How would one prove ((p ⇒ q) ⇒ p) ⇒ p, using the Fitch system

Question

FYI, the logic program I use cannot do contradiction introductions. This point is most likely irrelevant, for I highly doubt I would need to use any form of contradiction for this proof.
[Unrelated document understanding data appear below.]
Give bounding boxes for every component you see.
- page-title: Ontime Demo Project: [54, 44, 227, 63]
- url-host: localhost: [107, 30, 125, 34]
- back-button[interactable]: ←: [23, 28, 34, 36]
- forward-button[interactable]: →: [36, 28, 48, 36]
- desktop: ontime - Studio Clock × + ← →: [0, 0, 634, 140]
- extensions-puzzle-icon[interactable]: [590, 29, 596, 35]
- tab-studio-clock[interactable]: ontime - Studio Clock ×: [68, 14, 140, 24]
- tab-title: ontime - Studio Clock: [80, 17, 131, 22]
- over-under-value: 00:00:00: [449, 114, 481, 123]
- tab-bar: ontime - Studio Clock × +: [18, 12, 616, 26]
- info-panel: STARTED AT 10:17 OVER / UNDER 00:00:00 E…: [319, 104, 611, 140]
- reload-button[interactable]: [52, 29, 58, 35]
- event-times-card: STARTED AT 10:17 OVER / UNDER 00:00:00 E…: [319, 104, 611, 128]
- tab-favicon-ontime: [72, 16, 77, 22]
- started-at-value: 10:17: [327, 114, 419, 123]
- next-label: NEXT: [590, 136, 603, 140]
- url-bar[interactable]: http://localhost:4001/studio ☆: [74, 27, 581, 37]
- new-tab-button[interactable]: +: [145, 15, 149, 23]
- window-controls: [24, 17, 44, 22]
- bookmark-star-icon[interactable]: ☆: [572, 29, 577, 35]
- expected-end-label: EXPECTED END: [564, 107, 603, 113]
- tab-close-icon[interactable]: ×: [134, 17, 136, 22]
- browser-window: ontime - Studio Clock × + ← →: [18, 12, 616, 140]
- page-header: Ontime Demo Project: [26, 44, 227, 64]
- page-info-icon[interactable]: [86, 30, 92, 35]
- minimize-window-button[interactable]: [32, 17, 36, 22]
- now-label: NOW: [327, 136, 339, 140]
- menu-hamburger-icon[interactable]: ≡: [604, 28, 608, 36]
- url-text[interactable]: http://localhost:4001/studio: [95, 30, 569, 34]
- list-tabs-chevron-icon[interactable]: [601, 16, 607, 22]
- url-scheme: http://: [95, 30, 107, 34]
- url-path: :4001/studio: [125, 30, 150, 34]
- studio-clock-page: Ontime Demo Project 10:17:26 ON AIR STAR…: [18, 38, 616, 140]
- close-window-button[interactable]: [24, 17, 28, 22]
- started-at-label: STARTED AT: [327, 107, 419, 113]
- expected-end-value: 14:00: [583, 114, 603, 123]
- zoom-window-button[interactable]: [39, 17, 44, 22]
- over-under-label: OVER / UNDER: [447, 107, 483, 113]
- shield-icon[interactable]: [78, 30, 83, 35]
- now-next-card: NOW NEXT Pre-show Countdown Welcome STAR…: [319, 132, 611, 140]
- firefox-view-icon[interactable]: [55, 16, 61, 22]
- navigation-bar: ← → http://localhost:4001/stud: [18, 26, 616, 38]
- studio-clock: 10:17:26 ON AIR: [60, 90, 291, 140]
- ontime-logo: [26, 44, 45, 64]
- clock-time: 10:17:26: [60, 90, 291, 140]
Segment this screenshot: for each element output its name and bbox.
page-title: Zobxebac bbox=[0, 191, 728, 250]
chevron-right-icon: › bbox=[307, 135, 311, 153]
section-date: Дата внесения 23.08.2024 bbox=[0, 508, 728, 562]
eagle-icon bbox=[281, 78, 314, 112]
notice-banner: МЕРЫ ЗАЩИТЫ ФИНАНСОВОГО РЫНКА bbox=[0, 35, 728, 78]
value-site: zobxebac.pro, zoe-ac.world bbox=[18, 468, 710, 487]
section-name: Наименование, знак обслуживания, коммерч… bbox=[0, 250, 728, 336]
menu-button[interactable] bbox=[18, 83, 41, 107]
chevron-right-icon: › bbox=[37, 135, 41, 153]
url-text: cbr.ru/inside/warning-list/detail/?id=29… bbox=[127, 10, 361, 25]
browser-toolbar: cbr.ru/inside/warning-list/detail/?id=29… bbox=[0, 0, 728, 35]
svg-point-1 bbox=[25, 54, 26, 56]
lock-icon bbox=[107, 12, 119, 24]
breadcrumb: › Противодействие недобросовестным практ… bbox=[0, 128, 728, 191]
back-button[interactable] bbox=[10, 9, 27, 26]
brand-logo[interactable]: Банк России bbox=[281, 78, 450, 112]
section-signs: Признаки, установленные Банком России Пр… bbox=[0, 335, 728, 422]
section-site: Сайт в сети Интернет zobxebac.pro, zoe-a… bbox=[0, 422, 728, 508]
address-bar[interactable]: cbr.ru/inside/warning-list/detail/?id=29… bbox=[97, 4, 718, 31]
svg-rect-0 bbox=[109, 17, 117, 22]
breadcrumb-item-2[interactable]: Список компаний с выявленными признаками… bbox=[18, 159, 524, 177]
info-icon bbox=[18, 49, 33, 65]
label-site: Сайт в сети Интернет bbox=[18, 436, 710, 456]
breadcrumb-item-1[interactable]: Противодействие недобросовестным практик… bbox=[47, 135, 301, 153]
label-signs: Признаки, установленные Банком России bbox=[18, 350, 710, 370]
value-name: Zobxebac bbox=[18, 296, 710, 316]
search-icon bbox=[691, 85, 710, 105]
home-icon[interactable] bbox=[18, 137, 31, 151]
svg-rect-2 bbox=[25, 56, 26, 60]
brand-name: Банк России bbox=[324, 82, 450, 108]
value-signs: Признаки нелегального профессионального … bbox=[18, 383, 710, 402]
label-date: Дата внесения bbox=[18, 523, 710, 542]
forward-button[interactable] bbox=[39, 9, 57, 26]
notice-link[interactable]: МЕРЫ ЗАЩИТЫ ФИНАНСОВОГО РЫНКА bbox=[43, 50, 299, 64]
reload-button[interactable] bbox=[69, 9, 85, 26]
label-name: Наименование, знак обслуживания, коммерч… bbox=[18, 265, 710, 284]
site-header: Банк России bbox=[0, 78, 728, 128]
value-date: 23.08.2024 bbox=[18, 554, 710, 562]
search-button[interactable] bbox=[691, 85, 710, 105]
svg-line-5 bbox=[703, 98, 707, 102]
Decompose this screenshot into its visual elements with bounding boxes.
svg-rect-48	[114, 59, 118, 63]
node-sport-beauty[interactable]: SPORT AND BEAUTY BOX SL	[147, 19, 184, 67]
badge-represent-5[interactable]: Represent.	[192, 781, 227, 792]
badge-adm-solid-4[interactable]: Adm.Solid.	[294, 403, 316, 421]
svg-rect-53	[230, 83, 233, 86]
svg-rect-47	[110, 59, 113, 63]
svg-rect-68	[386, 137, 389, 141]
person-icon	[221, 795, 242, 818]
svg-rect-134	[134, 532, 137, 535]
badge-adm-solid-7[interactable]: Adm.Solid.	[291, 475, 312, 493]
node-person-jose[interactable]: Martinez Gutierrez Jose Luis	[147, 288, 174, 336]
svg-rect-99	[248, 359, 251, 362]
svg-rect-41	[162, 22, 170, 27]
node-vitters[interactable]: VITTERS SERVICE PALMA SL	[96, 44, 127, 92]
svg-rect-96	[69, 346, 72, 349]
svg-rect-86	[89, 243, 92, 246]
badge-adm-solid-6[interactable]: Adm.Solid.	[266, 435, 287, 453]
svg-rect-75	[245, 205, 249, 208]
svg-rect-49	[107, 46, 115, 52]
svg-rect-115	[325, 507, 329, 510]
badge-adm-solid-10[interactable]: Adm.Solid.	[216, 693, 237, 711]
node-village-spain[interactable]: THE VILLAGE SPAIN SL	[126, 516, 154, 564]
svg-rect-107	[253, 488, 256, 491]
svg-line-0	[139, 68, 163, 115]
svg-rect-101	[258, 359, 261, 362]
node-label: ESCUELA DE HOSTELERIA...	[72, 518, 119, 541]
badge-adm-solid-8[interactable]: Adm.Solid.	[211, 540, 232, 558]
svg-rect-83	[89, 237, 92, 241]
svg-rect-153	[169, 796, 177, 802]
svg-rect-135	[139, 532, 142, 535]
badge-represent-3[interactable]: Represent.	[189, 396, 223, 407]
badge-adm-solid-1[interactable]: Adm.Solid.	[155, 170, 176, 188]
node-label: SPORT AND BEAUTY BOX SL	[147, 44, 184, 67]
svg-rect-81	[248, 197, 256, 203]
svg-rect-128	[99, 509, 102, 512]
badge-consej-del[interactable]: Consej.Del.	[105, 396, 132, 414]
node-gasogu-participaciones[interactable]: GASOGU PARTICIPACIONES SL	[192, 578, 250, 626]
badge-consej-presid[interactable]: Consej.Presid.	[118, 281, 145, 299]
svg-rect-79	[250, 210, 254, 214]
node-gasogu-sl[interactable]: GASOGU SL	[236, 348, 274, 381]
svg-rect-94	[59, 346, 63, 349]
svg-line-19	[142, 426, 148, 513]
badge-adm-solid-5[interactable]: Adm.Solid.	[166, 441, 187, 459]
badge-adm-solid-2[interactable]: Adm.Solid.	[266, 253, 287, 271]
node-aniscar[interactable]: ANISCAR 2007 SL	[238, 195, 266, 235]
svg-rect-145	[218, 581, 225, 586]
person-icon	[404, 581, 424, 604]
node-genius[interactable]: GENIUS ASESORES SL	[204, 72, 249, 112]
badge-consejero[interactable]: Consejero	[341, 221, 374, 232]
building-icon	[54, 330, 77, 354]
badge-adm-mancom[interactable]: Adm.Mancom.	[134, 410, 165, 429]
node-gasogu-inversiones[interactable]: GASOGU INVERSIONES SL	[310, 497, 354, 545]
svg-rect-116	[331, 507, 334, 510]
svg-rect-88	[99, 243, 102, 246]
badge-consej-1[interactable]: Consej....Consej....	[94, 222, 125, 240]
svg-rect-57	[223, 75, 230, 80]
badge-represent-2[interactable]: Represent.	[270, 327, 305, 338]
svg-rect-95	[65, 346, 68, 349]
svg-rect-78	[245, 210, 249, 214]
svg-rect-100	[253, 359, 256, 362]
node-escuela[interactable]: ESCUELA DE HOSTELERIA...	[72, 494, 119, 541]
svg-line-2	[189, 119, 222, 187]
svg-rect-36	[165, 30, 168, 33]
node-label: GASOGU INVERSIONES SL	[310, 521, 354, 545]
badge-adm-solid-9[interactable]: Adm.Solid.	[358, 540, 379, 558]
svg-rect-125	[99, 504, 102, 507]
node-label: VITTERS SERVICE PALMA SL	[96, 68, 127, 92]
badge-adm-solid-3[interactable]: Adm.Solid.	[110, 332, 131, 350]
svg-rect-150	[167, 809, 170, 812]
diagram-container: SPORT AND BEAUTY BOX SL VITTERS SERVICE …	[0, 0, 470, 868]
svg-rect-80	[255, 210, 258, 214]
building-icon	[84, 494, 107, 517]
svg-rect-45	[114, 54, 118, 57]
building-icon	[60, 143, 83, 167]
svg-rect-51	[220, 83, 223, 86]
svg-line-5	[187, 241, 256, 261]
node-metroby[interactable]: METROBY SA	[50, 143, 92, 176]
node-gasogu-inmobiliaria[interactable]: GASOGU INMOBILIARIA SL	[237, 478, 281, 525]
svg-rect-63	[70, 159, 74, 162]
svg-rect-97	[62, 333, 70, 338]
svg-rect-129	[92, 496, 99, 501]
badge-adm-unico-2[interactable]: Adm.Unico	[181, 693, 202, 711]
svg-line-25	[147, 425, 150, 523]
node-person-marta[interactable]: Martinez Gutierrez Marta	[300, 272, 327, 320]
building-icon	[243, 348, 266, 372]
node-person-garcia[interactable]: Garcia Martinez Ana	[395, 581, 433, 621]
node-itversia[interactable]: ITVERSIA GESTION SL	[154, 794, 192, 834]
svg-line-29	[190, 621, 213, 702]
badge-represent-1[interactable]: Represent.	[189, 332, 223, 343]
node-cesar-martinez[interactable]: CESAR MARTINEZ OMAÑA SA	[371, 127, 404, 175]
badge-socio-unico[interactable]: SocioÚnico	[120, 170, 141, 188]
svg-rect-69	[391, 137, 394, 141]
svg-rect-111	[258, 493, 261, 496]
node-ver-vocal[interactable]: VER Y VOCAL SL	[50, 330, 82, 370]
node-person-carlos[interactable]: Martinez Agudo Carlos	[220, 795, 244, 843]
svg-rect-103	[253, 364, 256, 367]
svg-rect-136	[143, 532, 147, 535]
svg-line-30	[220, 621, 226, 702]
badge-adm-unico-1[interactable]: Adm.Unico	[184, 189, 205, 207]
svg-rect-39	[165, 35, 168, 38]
In my attempt to solve this, I started off with assuming (p ⇒ q) ⇒ p)
Is this correct?

If so, what next? Forgive me if the solution seems so obvious.

Answer 1

(p ⇒ q) ⇒ p
((p ⇒ q) ⇒ p) ∨ (p ⇒ p)        ; (X ⇒ X) and Or introduction
((p ⇒ q) ∨ p) ⇒ p              ; (X ⇒ Z) ∨ (Y ⇒ Z) |- (X ∨ Y ⇒ Z)
((¬p ∨ q) ∨ p) ⇒ p             ; (p ⇒ q) ⇔ (¬p ∨ q)
((¬p ∨ p) ∨ q) ⇒ p             ; (X ∨ Y) ∨ Z |- (X ∨ Z) ∨ Y
(true ∨ q) ⇒ p                 ; (¬X ∨ X) ⇔ true
true ⇒ p                       ; (true ∨ X) ⇔ true
p                              ; Implication elimination
((p ⇒ q) ⇒ p) ⇒ p              ; Implication introduction